Junior CV researchers start at $142,000 to $170,000 post-PhD. Senior researchers with published CVPR or ECCV papers earn $195,000 to $260,000. Principal researchers and lab leads reach $280,000 to $380,000, while VP-level research directors can exceed $500,000 in total compensation. In Austin, cost of living sits near the national average, so the numbers you see are roughly what you keep.
Base salary is not the full picture. Autonomous vehicle and robotics companies frequently offer equity packages worth $100,000 to $300,000 annually. Performance bonuses range from 15 to 25%, and relocation packages of $15,000 to $50,000 are standard for top candidates. And on the tax side: texas has no state income tax, which can mean 5 to 10% more take home pay compared to California roles. Property taxes are above average, however, running about 1.8% of home value. When someone quotes you $198,000, ask what the total package looks like. The gap between base and total comp is where real money hides.

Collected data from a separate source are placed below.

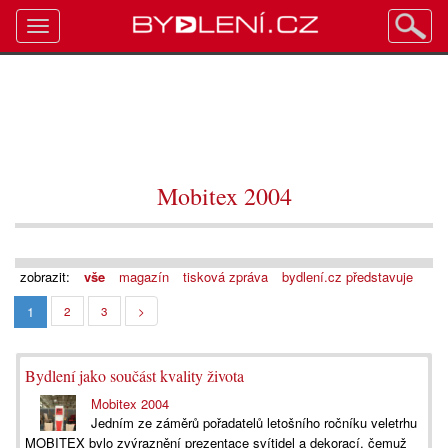
Toggle
navigation
Mobitex 2004
zobrazit:
vše
magazín
tisková zpráva
bydlení.cz představuje
1
2
3
>
Bydlení jako součást kvality života
Mobitex 2004
Jedním ze záměrů pořadatelů letošního ročníku veletrhu
MOBITEX bylo zvýraznění prezentace svítidel a dekorací, čemuž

On negotiation: Use the no income tax advantage as a negotiation lever. Ask employers to match 90% of a Bay Area offer and show that your net pay will actually be higher. The range for Computer Vision Researchers in Austin runs from $146,000 to $263,000. That is not a narrow window. Where you land inside it depends almost entirely on whether you negotiate and how well you prepare.
Top industries in Austin
Negotiating in Austin
Use the no income tax advantage as a negotiation lever. Ask employers to match 90% of a Bay Area offer and show that your net pay will actually be higher.